BEGIN Supplied material

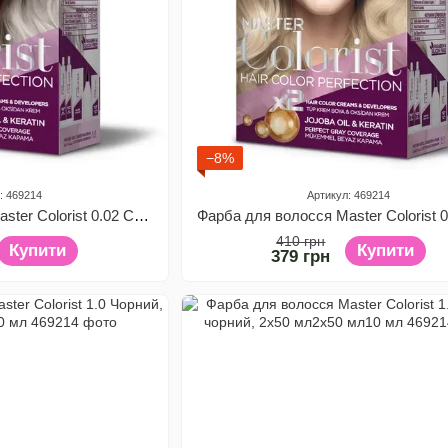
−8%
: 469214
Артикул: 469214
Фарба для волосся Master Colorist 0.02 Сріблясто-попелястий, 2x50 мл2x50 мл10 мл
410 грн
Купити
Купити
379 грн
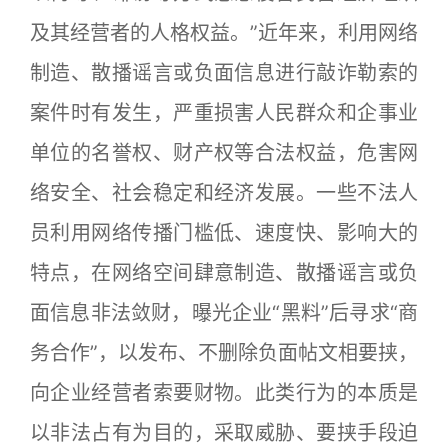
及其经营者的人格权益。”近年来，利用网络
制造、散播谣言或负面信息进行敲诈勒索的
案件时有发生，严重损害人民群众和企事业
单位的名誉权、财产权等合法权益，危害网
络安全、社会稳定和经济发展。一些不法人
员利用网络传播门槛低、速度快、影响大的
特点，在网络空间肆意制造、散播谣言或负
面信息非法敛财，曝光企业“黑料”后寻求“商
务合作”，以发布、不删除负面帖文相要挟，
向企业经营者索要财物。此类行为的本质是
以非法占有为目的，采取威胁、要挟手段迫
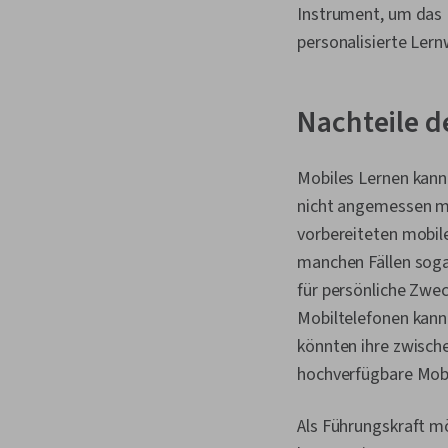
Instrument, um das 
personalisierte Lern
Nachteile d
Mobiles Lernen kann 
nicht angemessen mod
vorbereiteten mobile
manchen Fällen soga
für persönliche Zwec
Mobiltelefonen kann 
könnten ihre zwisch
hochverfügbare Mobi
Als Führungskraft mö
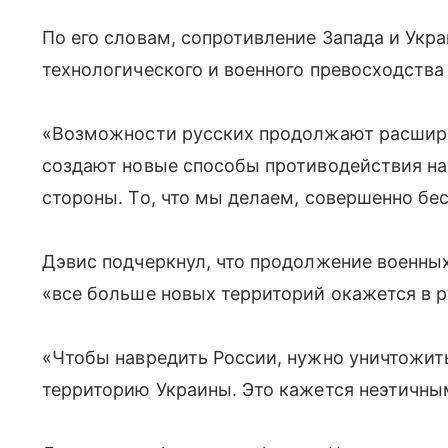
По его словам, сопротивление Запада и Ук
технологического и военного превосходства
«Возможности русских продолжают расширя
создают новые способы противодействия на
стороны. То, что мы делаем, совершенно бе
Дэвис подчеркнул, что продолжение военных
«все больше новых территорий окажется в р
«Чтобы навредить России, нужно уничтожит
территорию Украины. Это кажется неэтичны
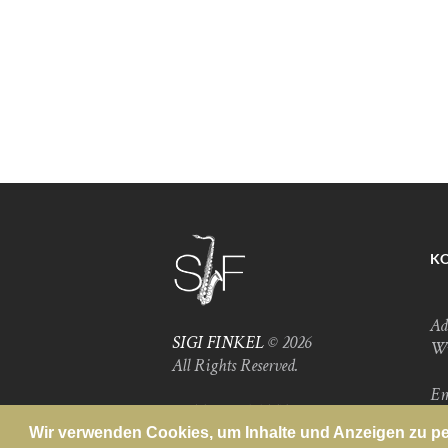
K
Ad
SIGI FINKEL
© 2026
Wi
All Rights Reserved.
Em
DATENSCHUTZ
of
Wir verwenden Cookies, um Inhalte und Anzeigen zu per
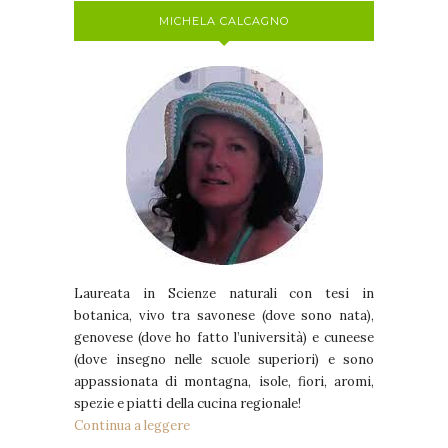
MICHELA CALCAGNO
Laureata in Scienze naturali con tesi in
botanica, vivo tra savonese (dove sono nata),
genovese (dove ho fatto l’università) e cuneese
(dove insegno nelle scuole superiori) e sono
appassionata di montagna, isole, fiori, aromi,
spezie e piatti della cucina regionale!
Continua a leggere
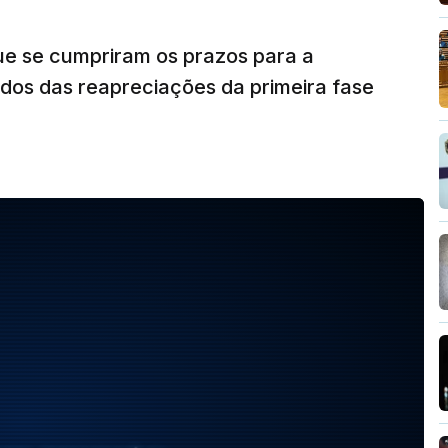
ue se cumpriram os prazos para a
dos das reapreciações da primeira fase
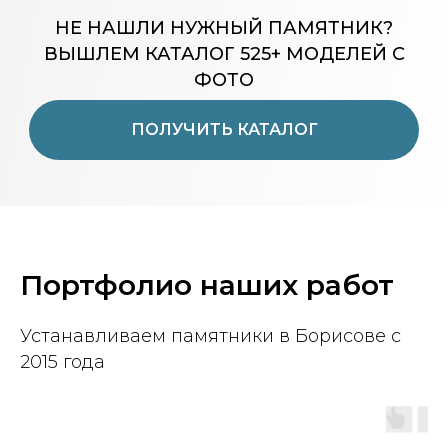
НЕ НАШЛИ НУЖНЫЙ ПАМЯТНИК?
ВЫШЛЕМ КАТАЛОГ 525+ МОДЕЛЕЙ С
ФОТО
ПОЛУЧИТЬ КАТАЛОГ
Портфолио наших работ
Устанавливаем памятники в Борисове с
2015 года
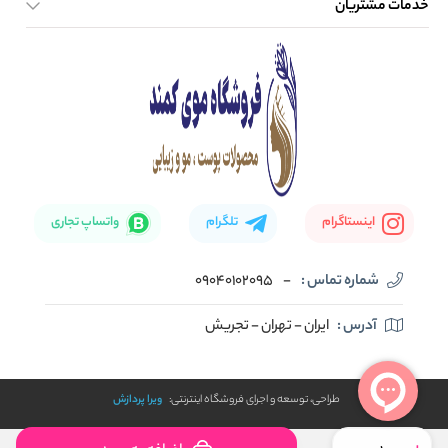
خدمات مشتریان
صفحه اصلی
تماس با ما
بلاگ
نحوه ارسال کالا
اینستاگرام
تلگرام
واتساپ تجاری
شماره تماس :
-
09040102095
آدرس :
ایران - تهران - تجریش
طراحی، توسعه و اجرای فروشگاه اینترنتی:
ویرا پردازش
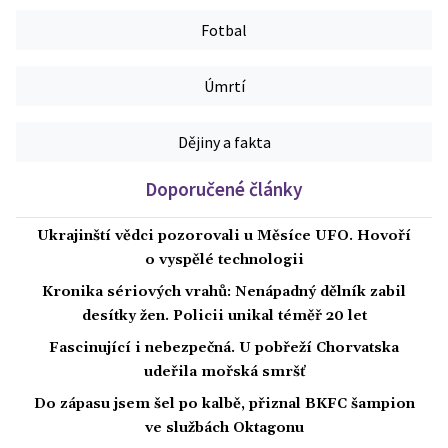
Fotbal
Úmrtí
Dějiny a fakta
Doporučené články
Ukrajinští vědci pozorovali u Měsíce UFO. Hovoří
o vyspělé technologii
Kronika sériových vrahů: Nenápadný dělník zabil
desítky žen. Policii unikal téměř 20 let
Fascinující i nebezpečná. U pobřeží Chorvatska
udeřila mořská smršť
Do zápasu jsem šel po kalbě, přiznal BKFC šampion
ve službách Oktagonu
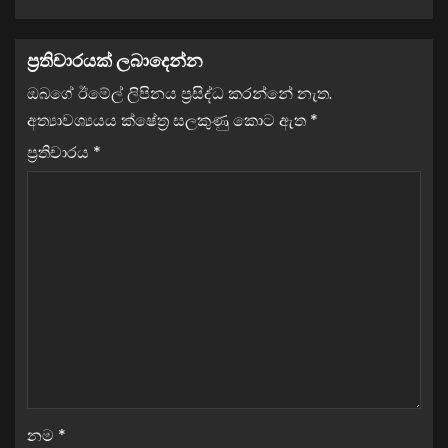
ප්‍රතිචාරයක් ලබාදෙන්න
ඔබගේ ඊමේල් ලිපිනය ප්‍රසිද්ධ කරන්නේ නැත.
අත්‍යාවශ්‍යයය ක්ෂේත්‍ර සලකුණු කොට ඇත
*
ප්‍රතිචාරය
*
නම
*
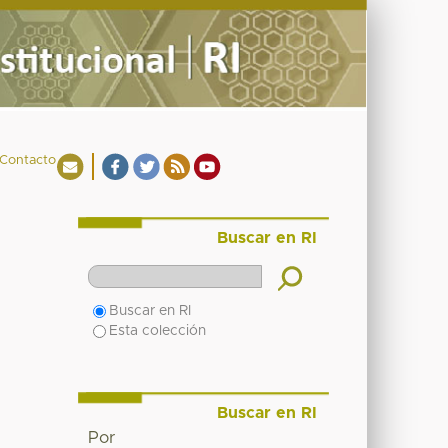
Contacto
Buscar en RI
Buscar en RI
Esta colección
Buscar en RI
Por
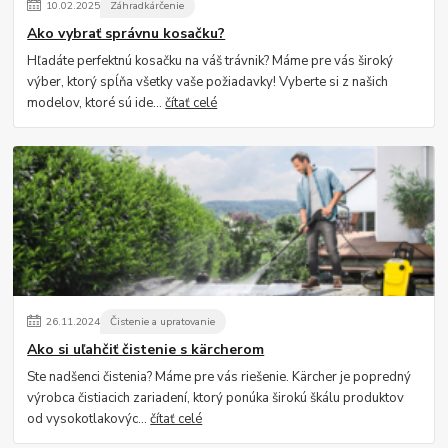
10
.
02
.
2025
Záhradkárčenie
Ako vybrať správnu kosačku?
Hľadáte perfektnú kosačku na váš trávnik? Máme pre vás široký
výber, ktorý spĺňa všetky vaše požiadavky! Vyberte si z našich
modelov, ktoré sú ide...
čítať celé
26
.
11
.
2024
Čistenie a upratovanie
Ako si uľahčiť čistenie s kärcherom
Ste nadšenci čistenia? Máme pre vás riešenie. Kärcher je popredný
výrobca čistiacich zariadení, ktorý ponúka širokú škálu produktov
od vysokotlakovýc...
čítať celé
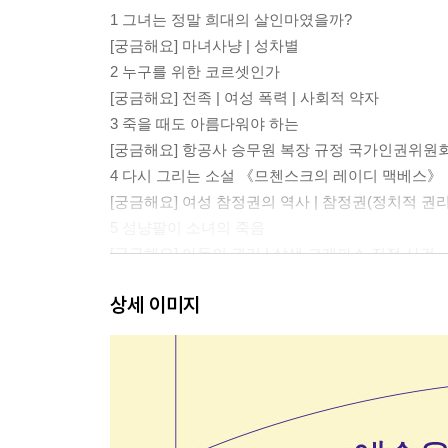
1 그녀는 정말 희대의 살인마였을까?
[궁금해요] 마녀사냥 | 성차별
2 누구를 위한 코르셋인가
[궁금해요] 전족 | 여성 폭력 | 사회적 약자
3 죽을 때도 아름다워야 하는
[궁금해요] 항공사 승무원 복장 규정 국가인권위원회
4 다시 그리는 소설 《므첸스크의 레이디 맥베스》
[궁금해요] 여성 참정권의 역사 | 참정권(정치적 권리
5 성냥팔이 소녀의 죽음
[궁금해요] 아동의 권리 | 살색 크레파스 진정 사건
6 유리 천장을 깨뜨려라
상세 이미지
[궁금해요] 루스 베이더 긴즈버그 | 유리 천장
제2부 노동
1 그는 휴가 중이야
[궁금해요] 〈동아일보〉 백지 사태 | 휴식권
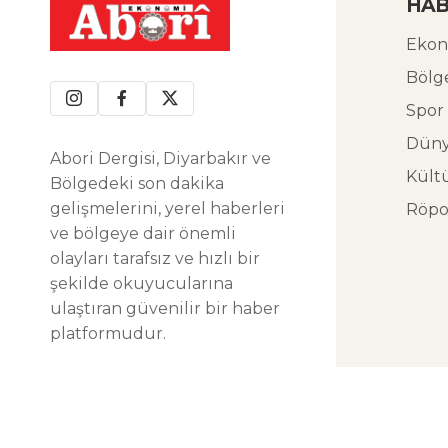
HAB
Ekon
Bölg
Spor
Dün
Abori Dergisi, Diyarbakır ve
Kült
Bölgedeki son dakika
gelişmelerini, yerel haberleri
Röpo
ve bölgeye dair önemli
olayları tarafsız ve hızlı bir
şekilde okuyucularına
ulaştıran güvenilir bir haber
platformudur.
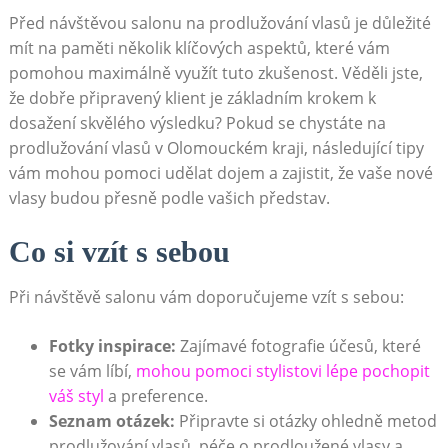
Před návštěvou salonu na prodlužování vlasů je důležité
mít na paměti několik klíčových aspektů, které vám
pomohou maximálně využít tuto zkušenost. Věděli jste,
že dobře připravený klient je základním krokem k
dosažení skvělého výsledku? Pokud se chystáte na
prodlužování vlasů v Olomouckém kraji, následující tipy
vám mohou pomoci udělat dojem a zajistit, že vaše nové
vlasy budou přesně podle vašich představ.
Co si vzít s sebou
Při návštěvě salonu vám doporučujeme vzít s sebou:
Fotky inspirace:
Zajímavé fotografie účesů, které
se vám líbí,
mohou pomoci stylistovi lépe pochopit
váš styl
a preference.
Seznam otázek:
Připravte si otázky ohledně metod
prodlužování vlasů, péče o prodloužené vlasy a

END Supplied material

*The problem:*
Check every line of the records, and copy the ones that hold the word "궁금해요".

*Result:*
[궁금해요] 마녀사냥 | 성차별
[궁금해요] 전족 | 여성 폭력 | 사회적 약자
[궁금해요] 항공사 승무원 복장 규정 국가인권위원회
[궁금해요] 여성 참정권의 역사 | 참정권(정치적 권리
[궁금해요] 아동의 권리 | 살색 크레파스 진정 사건
[궁금해요] 루스 베이더 긴즈버그 | 유리 천장
[궁금해요] 〈동아일보〉 백지 사태 | 휴식권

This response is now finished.